Matters involving guardianship , probate estates, wills and trusts sometimes can end up in court. Thus you need to have the best lawyer to go through the court processes in order to get justice.
What might appear to be a trust administration and simple probate at the start , may turn unexpectedly into a litigation matter when a spouse ,child or other beneficiary is either unhappy .The office attorney who handles the trust administration or probate up to a particular point thus doesn’t handle disputed matters hence recommends to the client to hire another lawyer to deal with the litigation segment.
There are a lot of situations where litigation suddenly happens to be the order of the day. In this scenario, there is need to bring a new lawyer into the matter and, as a client, you need to know how lawyers work and how these kinds of matters are handled in court.
There are essentially two kinds of lawyers that handle these cases. First, are those who handles the whole litigation from the beginning to end including personal , if necessary, conducting of the trial of your case. Secondly ,those who handles the preliminary matters but don’t have the essential trial skills and brings in another lawyer at the last minute ,which means you are paying either two or three lawyers ,who actually conducts the trial, if it comes to point. Thus, a lawyer may express himself or herself as a fiduciary “litigator,” but may not mean him or her fiduciary or probate “trial lawyer.” That distinction is significant!

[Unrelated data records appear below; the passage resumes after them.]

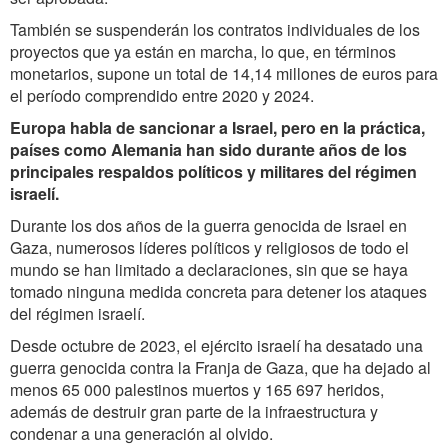
También se suspenderán los contratos individuales de los
proyectos que ya están en marcha, lo que, en términos
monetarios, supone un total de 14,14 millones de euros para
el período comprendido entre 2020 y 2024.
Europa habla de sancionar a Israel, pero en la práctica,
países como Alemania han sido durante años de los
principales respaldos políticos y militares del régimen
israelí.
Durante los dos años de la guerra genocida de Israel en
Gaza, numerosos líderes políticos y religiosos de todo el
mundo se han limitado a declaraciones, sin que se haya
tomado ninguna medida concreta para detener los ataques
del régimen israelí.
Desde octubre de 2023, el ejército israelí ha desatado una
guerra genocida contra la Franja de Gaza, que ha dejado al
menos 65 000 palestinos muertos y 165 697 heridos,
además de destruir gran parte de la infraestructura y
condenar a una generación al olvido.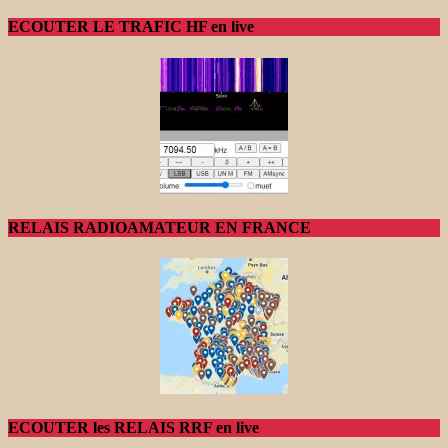
ECOUTER LE TRAFIC HF en live
RELAIS RADIOAMATEUR EN FRANCE
ECOUTER les RELAIS RRF en live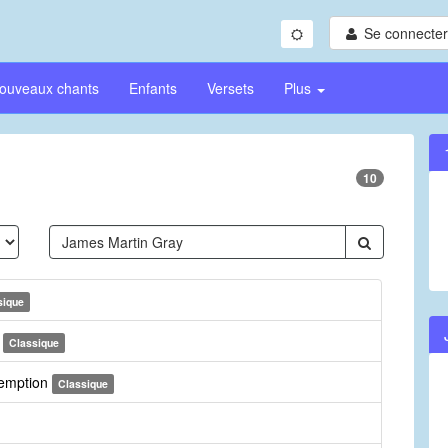
Se connecter/
ouveaux chants
Enfants
Versets
Plus
10
sique
d
Classique
demption
Classique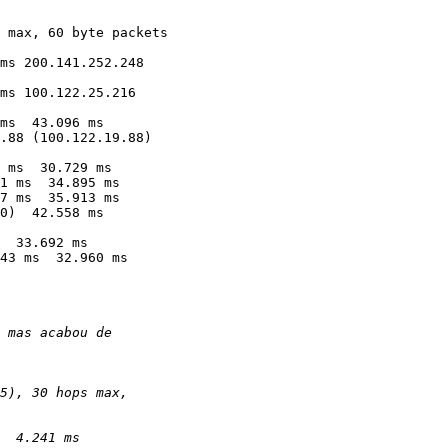
 max, 60 byte packets

  33.692 ms

43 ms  32.960 ms
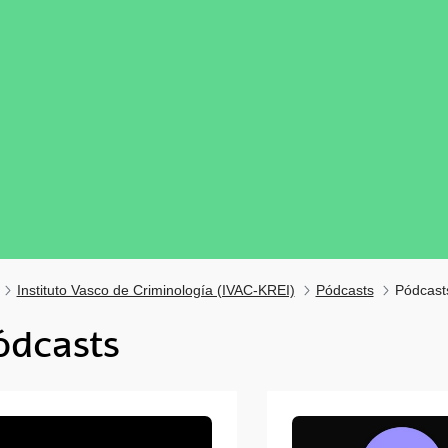
Instituto Vasco de Criminología (IVAC-KREI)
Pódcasts
Pódcast
ódcasts
tar subpáginas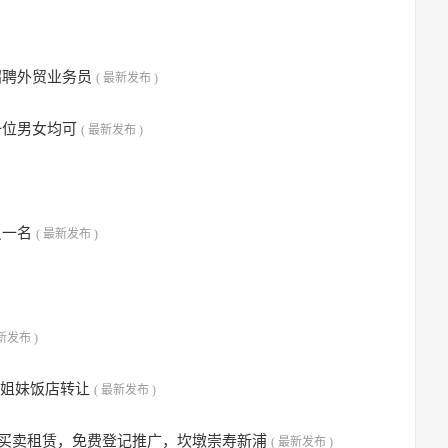
招聘外贸业务员
( 最新发布 )
一位男女均可
( 最新发布 )
员一名
( 最新发布 )
新发布 )
.姐妹饭店转让
( 最新发布 )
房买卖租赁，免费登记推广，坎墩崇寿新浦
( 最新发布 )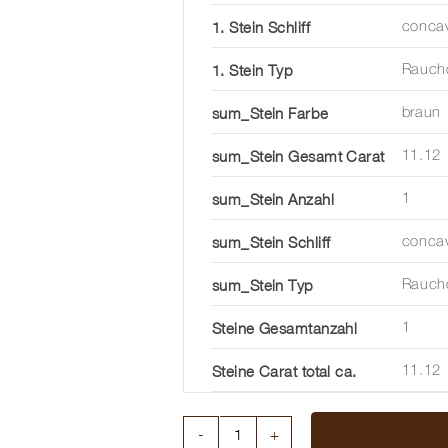
1. Stein Schliff
conca
1. Stein Typ
Rauch
sum_Stein Farbe
braun
sum_Stein Gesamt Carat
11.12
sum_Stein Anzahl
1
sum_Stein Schliff
conca
sum_Stein Typ
Rauch
Steine Gesamtanzahl
1
Steine Carat total ca.
11.12
SILBERRING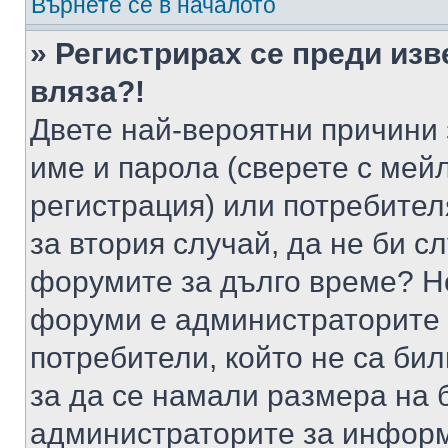
Върнете се в началото
» Регистрирах се преди изв
вляза?!
Двете най-вероятни причини 
име и парола (сверете с мейл
регистрация) или потребителя
за втория случай, да не би с
форумите за дълго време? Н
форуми е администраторите 
потребители, който не са би
за да се намали размера на 
администраторите за информ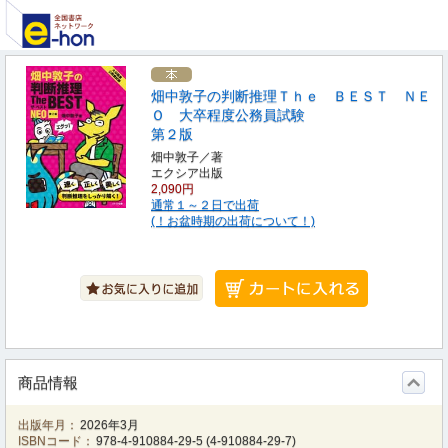
畑中敦子の判断推理Ｔｈｅ ＢＥＳＴ ＮＥ
Ｏ 大卒程度公務員試験
第２版
畑中敦子／著
エクシア出版
2,090円
通常１～２日で出荷
(！お盆時期の出荷について！)
商品情報
出版年月：
2026年3月
ISBNコード：
978-4-910884-29-5
(
4-910884-29-7
)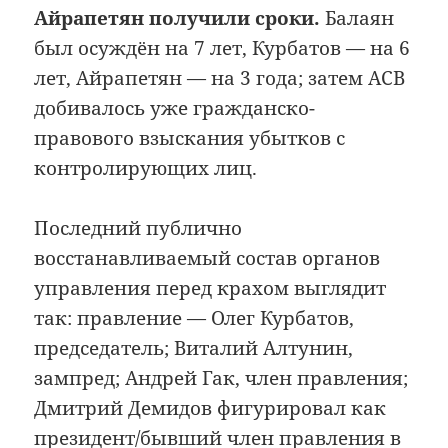
Айрапетян получили сроки.
Балаян
был осуждён на 7 лет, Курбатов — на 6
лет, Айрапетян — на 3 года; затем АСВ
добивалось уже гражданско-
правового взыскания убытков с
контролирующих лиц.
Последний публично
восстанавливаемый состав органов
управления перед крахом выглядит
так: правление — Олег Курбатов,
председатель; Виталий Алтунин,
зампред; Андрей Гак, член правления;
Дмитрий Демидов фигурировал как
президент/бывший член правления в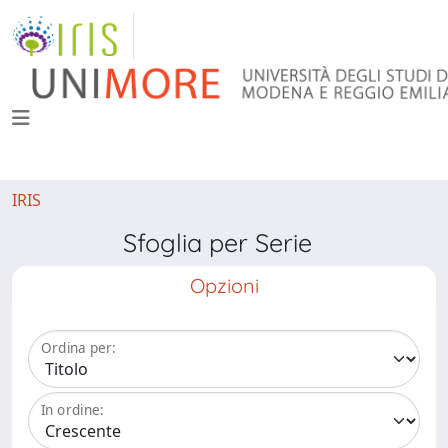
IRIS
Sfoglia per Serie
Opzioni
Ordina per:
In ordine: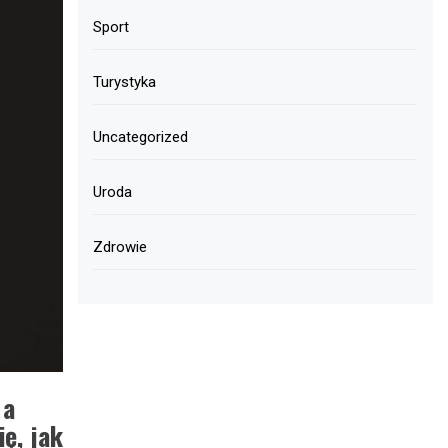
Sport
Turystyka
Uncategorized
Uroda
Zdrowie
 a
ę, jak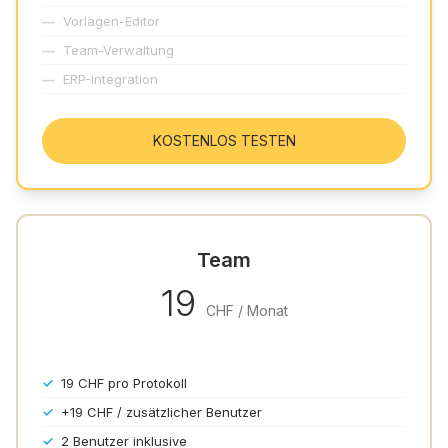
—
Vorlagen-Editor
—
Team-Verwaltung
—
ERP-Integration
KOSTENLOS TESTEN
Team
19
CHF / Monat
✓
19 CHF pro Protokoll
✓
+19 CHF / zusätzlicher Benutzer
✓
2 Benutzer inklusive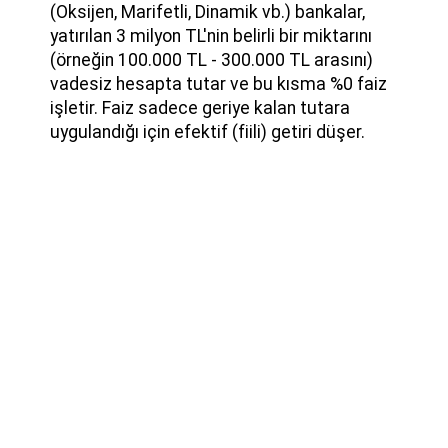
(Oksijen, Marifetli, Dinamik vb.) bankalar,
yatırılan 3 milyon TL'nin belirli bir miktarını
(örneğin 100.000 TL - 300.000 TL arasını)
vadesiz hesapta tutar ve bu kısma %0 faiz
işletir. Faiz sadece geriye kalan tutara
uygulandığı için efektif (fiili) getiri düşer.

A trial lawyer essentially prepares the case for trial, goes to the trial, cross examines witnesses and makes the argument to the judge – in other words, the one who handles the final vital part of the case .The litigator can argue during preliminary hearings and attend arbitration to try settling the case – but if the matter can not be settled, thus another lawyer is needed in the case to conduct the trial.

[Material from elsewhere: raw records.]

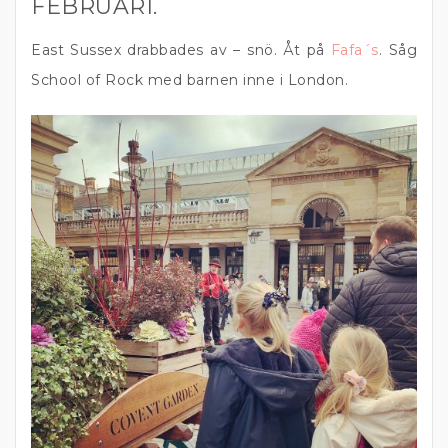
FEBRUARI.
East Sussex drabbades av – snö. Åt på
Fafa´s
. Såg
School of Rock med barnen inne i London.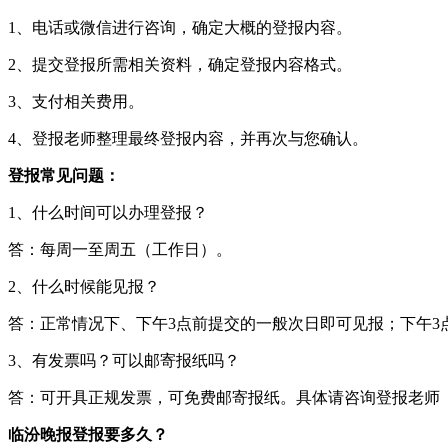
1、电话或微信进行咨询，确定大概的登报内容。
2、提交登报所需相关资料，确定登报内容格式。
3、支付相关费用。
4、登报老师整理最终登报内容，并再次与您确认。
登报常见问题：
1、什么时间可以办理登报？
答：每周一至周五（工作日）。
2、什么时候能见报？
答：正常情况下、下午3点前提交的一般次日即可见报；下午3
3、有发票吗？可以邮寄报纸吗？
答：可开具正规发票，可免费邮寄报纸。具体请咨询登报老师
临汾晚报登报要多久？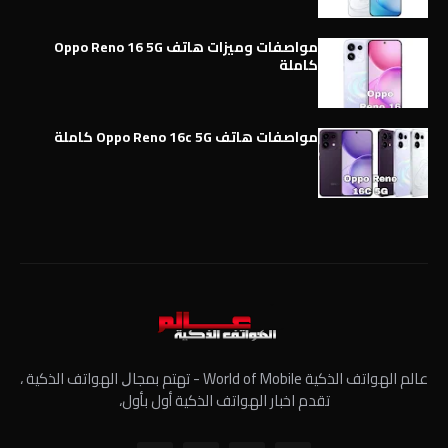
مواصفات وميزات هاتف Oppo Reno 16 5G
كاملة
مواصفات هاتف Oppo Reno 16c 5G كاملة
عالم الهواتف الذكية World of Mobile - ﺗﻬﺘﻢ ﺑﻤﺠﺎﻝ الهواتف الذكية ،
تقدم اخبار الهواتف الذكية أول بأول،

Even though there are distinctions between the two attorneys, those variations do not make one better than the other. They each serve diverse functions and perform diverse roles. Working with both types gives you the best of both scenarios: a skilled lawyer familiar with the ins and outs of your case and a specialist presenter who can argue best in court in your position if it gets that far. Many law firms have both lawyers and litigators on staff, giving you access to both kinds of specialists less than one roof.

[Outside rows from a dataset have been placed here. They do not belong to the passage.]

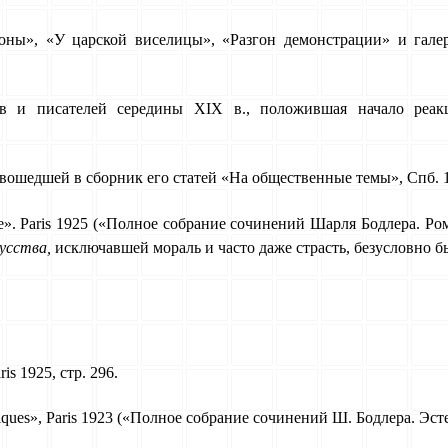
ы», «У цар­ской виселицы», «Разгон демонстрации» и галере
ов и писате­лей середины XIX в., положившая начало реа
во­шедшей в сборник его статей «На общественные темы», Спб. 1
tique». Paris 1925 («Полное собрание сочинений Шарля Бодлера. Р
кусства,
исключавшей мораль и часто даже страсть, безусловно бы
ris 1925, стр. 296.
thétiques», Paris 1923 («Полное собрание сочинений Ш. Бодлера. Эс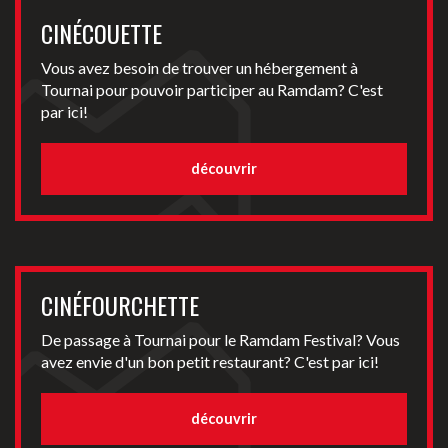
CINÉCOUETTE
Vous avez besoin de trouver un hébergement à
Tournai pour pouvoir participer au Ramdam? C'est
par ici!
découvrir
CINÉFOURCHETTE
De passage à Tournai pour le Ramdam Festival? Vous
avez envie d'un bon petit restaurant? C'est par ici!
découvrir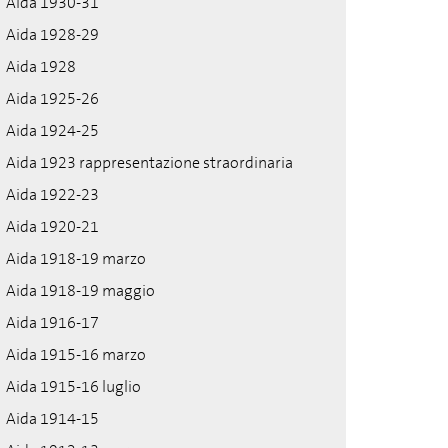
Aida 1930-31
Aida 1928-29
Aida 1928
Aida 1925-26
Aida 1924-25
Aida 1923 rappresentazione straordinaria
Aida 1922-23
Aida 1920-21
Aida 1918-19 marzo
Aida 1918-19 maggio
Aida 1916-17
Aida 1915-16 marzo
Aida 1915-16 luglio
Aida 1914-15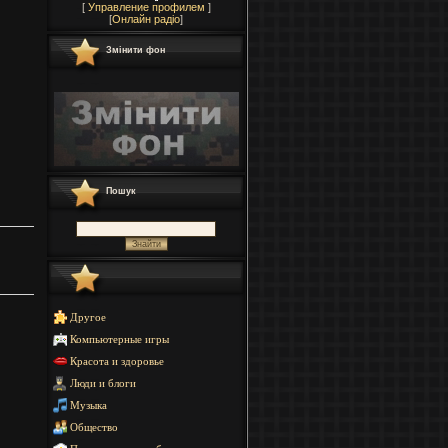
[
Управление профилем
]
[
Онлайн радіо
]
Змінити фон
Пошук
Другое
Компьютерные игры
Красота и здоровье
Люди и блоги
Музыка
Общество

Lastly, if you prefer to have a single lawyer to represent you through the whole process make sure that you ask about his or her experience in court and particularly if it has included cases involving the same legal subjects as yours. Then you will need to decide if the lawyer has the experience you need to carry out your case through to the end or if you are better off to begin with a litigator and hiring a trial lawyer if when your case gets to the courtroom.